Dataset entries

· · · ·

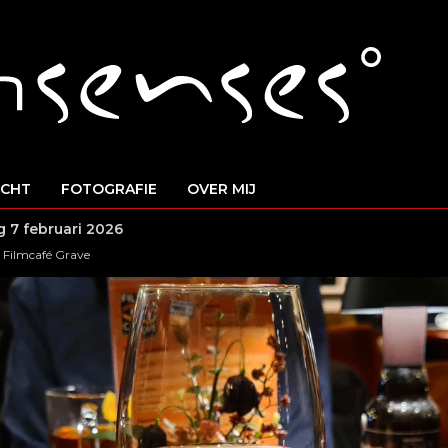
ICHT
FOTOGRAFIE
OVER MIJ
 7 februari 2026
 Filmcafé Grave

· · · ·

What you have to do: Give back all of the data exactly, but not the pictures.

Result of the task:
ICHT
FOTOGRAFIE
OVER MIJ
 7 februari 2026
 Filmcafé Grave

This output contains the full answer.